Its original draft could be read previously, but I believe it became a little bit outdated, so requires some highlighting.
But first, let's clear the status of fsck log checker. I completed its implementation, which is now capable of supporting consistent number of copies in the storage. It does not allow to merge different transaction logs yet.
To determine object to check it uses special text log file, which among other info contains name of the object and transformation functions to work with. Each transformation function will produce unique ID, which will be checked in the storage. For example we can put there sha1 and md5 transformation functions, so we will have two IDs equal to appropriate hash of the input name (and optionally hash of the transactions content).
When some objects are not presented in the storage, checker will download first existing copy and try to upload it using transformation functions corresponding to missing objects. So, if object with ID being equal to md5(name) is present and sha1(name) isn't, then checker will download all transactions stored in the existing object and upload them using sha1 transformation, thus recovering requested number of copies.
Checker currently requires log file to get information from and admin to start the process.
Background fsck is supposed to eliminate both needs.
Basic idea is to store some metadata with each object, which will tell origin of the given object and how it was supposed to be stored in the elliptics network. Thus we can timely or on request parse metadata for all objects in the given node (or only part of them), create a log file and run existing checker against it.
It becomes similar to what extended attributes are in the existing filesystems. Metadata can contain information not only about what object is, but also its IO permissions or access policies, owner information and anything else we would like to have there, which will allow to implement at least basic security model for elliptics network as well as simplify POHMELFS port.
If none of the ID functions resolve to the current node, do you delete the object after ensuring that the other copies are there?
Not yet, it will be done in automatic fsck.
That's a key part of rebalancing when you add nodes. New nodes will cause the hash functions to change where they are placing objects causing orphaned objects. But you have to check that you haven't accidentally orphaned all the copies of the object. If you do that the object will disappear until fsck brings it back.

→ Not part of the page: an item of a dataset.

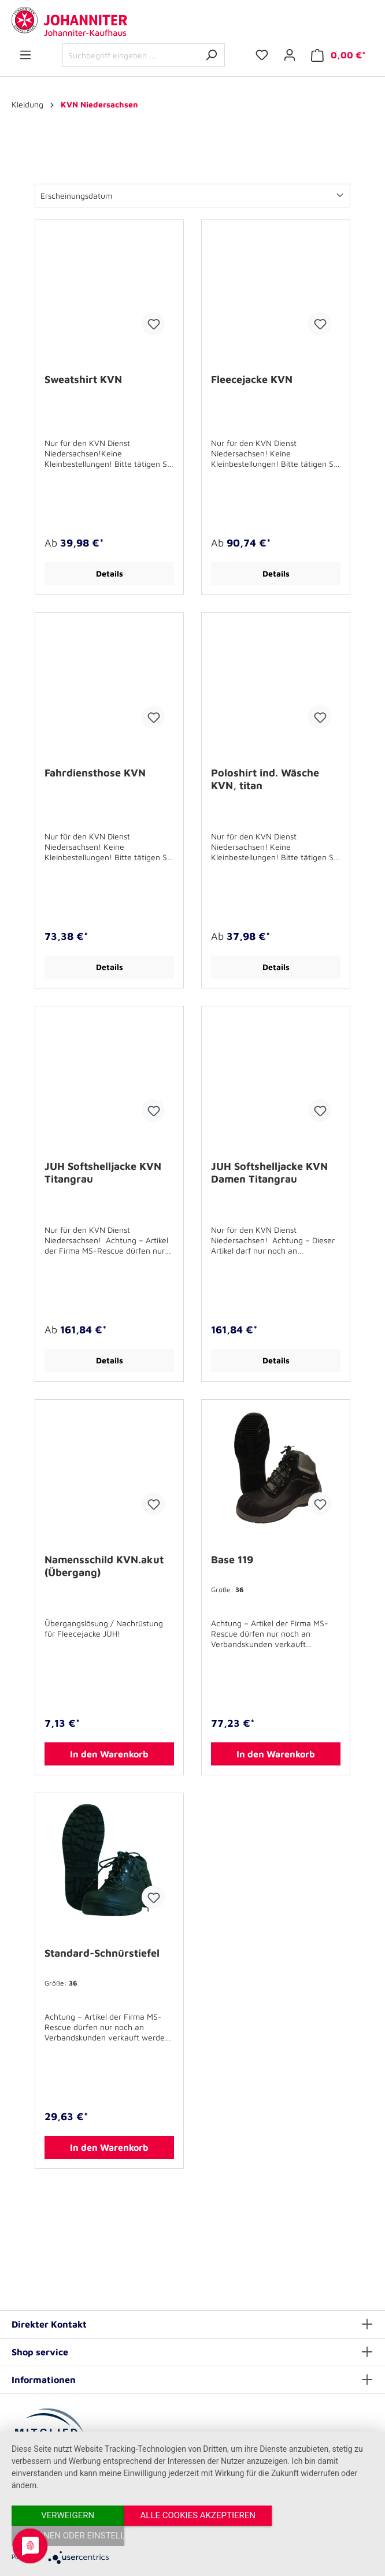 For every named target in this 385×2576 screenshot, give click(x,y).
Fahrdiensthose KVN (95, 773)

An alternative to the fsck scheme is to have object expiration times. When the timer on the object expires you check to make sure all of the copies are in place and then delete if you are an orphan. Object reliability can be enhance with short expiration times and more copies. Object expiration basically creates a continuous low level of fsck noise on the net. Bit torrent uses object expiration.
Yes, it is possible that we acidentally orphan all copies of some objects, but new node addition policy may forbid to add more servers than a common (or smallest) number of copies at a time for example, or admin will have to quickly start fsck process on its own.

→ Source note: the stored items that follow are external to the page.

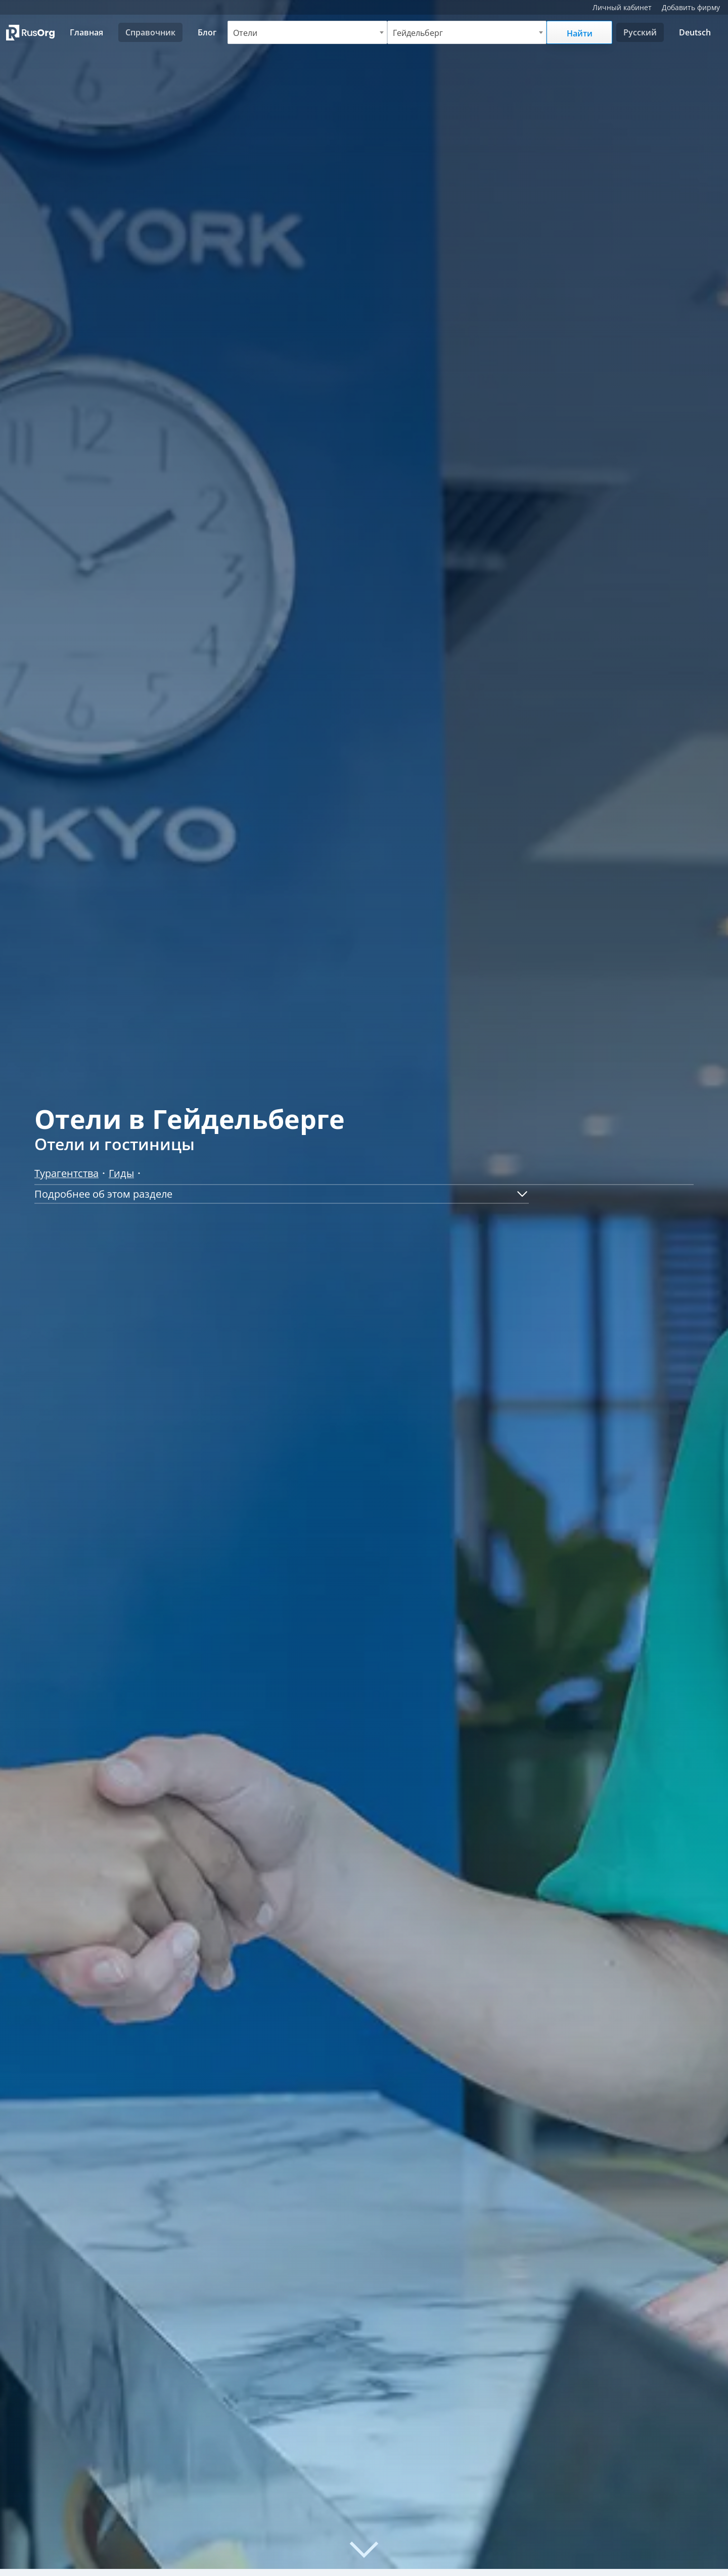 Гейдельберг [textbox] (418, 32)
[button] (281, 1194)
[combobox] (307, 32)
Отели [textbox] (245, 32)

With proper policies such situation can be avoided, but generally one has to watch it.
BT expiration time will not work in elliptics as is, since nodes cover range of IDs while in BT it is a set. When range collapses, node does not even try to check whether requested ID exists in its backing storage, since it can not differentiate between own range collapse and the fact, that it always had such range.
How are you synchronizing the hash functions on all of the nodes? fsck will fail if everyone isn't using the same hash functions.
They are written in metadata info as well as original object name for all transactions, so we can check in background required number of copies.